Maximus Maximus - 1 month ago 10
Node.js Question

Why use `Buffer.concat(body).toString();` instead of `Uint8Array/Buffer.toString()`

I'm reading this article about gathering request data and it gives the following example:

var body = [];
request.on('data', function(chunk) {
body.push(chunk);
}).on('end', function() {
body = Buffer.concat(body).toString();
// at this point, `body` has the entire request body stored in it as a string
});


Other tutorials suggest this way:

var total = [];
request.on('data', function(chunk) {
total += chunk;
}).on('end', function() {
body = total.toString();
// at this point, `body` has the entire request body stored in it as a string
});


They seem to be equivalent. Why use more elaborate
Buffer.concat(body).toString();
then?

Answer

Why use Buffer.concat(body).toString(); instead of UintArray8.toString()?

Because they're doing totally different things. But that's not your real question, chunk is a Buffer as well not an Uint8Array.

The two ways of gathering request data seem to be equivalent. What's the difference?

The second snippet is absolutely horrible code. Don't use it. First of all, it should have been written like this:

var total = "";
request.on('data', function(chunk) {
  total += chunk.toString();
}).on('end', function() {
  // at this point, `total` has the entire request body stored in it as a string
});

Starting with an array is absolute nonsense if you're doing string concatenation on it, and total.toString() was only necessary for the case that there were no data events. total would better be a string right from the beginning. In chunk.toString(), the explicit method call is unnecessary (omitting it would have led to it being called implicitly), but I wanted to show what happens here.
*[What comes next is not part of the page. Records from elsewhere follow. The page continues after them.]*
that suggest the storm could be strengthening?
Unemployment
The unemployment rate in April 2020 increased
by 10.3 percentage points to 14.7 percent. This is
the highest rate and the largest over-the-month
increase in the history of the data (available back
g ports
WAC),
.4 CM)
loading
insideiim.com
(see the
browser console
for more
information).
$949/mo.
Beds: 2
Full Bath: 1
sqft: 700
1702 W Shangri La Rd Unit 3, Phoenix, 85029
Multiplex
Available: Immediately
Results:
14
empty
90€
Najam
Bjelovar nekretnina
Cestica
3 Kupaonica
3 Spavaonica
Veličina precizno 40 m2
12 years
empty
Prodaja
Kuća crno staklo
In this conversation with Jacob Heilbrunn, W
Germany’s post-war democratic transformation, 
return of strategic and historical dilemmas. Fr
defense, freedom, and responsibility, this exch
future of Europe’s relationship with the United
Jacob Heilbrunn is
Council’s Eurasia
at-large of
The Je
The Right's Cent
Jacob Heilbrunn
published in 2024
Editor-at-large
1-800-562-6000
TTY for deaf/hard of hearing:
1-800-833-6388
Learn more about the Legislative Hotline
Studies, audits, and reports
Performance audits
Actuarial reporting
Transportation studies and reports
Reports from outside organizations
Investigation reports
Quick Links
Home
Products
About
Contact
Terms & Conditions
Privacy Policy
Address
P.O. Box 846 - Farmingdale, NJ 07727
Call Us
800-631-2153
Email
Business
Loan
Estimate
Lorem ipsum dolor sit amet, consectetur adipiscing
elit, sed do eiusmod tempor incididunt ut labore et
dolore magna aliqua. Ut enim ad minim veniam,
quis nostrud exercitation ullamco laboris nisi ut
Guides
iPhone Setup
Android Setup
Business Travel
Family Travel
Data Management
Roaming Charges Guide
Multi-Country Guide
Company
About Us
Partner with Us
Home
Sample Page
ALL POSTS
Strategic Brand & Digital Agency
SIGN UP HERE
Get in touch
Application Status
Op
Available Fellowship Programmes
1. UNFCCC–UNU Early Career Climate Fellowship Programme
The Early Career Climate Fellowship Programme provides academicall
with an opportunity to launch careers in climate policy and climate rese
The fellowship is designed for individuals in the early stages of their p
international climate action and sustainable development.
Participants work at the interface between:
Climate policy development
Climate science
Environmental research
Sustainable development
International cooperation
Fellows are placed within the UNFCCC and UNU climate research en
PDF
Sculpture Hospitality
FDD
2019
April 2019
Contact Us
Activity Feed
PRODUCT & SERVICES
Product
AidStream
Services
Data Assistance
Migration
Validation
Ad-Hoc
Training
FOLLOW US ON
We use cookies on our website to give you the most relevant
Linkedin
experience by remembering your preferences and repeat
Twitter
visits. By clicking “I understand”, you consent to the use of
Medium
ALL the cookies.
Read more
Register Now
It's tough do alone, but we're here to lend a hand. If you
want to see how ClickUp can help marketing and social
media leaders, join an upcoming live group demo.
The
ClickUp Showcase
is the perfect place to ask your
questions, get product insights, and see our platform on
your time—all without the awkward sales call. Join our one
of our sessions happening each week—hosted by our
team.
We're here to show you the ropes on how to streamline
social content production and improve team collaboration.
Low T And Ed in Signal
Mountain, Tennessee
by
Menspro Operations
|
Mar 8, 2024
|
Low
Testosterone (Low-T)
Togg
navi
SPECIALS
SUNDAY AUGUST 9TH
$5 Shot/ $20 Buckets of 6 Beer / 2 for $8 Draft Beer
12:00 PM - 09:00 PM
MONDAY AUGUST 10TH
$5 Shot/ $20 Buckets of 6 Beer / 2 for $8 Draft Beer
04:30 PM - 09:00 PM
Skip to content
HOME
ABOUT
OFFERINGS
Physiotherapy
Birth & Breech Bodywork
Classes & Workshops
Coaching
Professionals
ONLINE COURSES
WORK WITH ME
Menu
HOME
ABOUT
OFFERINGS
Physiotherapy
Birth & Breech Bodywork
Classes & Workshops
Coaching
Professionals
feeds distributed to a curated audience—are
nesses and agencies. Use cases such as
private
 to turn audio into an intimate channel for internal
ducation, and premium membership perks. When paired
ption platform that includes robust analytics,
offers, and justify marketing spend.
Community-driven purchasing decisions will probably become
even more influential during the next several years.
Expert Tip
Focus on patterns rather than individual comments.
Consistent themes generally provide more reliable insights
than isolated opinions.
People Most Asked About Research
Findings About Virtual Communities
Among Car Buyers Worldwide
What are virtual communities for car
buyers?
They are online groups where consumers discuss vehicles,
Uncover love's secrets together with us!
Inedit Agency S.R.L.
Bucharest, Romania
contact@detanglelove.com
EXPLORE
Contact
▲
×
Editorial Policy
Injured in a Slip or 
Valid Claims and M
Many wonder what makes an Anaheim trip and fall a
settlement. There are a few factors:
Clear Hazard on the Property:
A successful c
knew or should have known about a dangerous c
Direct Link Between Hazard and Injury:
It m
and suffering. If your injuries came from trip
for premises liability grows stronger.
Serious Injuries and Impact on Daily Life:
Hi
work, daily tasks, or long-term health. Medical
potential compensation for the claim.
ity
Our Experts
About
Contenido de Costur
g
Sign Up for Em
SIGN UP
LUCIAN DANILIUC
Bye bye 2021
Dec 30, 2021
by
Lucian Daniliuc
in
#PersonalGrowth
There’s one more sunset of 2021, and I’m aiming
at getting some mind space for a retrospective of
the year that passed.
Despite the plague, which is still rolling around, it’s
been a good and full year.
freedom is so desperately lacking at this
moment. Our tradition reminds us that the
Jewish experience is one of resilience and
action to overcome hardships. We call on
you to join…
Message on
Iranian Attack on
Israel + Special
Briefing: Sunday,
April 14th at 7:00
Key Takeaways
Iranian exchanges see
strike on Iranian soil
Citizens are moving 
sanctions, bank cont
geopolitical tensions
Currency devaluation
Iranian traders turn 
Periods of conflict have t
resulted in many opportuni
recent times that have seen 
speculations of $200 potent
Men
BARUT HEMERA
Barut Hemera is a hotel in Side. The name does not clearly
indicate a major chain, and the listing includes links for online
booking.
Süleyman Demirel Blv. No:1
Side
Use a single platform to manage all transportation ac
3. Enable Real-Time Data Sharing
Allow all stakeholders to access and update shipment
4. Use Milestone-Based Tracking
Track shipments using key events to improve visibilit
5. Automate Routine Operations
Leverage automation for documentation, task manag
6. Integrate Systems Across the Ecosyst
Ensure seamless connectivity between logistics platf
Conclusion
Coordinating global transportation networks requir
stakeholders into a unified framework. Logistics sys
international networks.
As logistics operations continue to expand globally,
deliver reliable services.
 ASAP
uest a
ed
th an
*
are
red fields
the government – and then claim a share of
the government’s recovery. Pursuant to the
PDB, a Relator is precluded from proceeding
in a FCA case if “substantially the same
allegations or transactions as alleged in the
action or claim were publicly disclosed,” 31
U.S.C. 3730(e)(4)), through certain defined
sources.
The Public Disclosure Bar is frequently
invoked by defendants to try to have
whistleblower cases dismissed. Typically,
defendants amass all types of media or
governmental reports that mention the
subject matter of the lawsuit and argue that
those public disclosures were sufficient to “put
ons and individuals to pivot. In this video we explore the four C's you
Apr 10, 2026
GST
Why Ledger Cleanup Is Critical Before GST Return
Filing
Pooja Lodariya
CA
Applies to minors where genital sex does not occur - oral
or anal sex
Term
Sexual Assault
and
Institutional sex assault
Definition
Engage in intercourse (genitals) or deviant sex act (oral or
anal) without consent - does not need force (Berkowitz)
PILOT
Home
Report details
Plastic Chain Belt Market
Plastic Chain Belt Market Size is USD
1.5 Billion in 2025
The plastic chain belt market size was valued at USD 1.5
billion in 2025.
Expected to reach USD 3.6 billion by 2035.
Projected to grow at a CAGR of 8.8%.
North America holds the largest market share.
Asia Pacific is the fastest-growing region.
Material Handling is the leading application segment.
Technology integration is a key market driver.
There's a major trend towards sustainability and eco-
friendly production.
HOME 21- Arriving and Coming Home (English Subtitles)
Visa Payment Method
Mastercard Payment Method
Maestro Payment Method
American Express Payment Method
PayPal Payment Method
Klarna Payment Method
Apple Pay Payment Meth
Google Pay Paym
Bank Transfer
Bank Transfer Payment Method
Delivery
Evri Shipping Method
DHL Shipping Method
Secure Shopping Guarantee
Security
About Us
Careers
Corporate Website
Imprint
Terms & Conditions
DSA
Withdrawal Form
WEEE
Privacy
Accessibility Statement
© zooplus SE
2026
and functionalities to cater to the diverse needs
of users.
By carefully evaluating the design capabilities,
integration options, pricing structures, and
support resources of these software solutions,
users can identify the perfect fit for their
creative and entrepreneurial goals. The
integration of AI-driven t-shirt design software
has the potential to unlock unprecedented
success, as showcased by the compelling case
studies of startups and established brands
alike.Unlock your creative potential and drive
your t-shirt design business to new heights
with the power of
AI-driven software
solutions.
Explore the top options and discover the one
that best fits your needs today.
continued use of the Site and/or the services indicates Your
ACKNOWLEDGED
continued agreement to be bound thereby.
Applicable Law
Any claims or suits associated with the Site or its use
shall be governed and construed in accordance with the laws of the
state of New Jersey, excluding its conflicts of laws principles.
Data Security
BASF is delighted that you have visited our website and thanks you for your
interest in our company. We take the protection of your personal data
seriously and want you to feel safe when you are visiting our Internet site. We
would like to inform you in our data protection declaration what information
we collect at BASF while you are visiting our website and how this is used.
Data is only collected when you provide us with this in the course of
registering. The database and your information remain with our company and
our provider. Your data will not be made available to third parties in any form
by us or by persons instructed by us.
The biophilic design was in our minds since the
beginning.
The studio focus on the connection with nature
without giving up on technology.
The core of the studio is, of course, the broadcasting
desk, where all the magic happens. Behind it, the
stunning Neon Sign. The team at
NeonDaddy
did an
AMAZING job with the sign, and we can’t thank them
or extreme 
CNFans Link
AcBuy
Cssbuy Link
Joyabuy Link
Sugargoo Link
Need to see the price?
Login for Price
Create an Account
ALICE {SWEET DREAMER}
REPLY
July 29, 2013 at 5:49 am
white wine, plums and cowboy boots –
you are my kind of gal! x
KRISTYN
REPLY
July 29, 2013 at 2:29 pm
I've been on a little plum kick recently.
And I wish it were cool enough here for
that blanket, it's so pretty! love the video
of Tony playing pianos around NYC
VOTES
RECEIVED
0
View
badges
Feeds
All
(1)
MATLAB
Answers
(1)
Now, how is converting the chunk buffers to strings and concatenating them different from collecting the buffers in an array, concatenating them to a big buffer and converting that to a string?

The answer is multiple-byte characters. Depending on the encoding and body text, there might be characters that are represented by multiple bytes. It can happen that those bytes come to lie across the border of two chunks (in subsequent data events). With the code that decodes each chunk separately, you'll get an invalid result in those cases.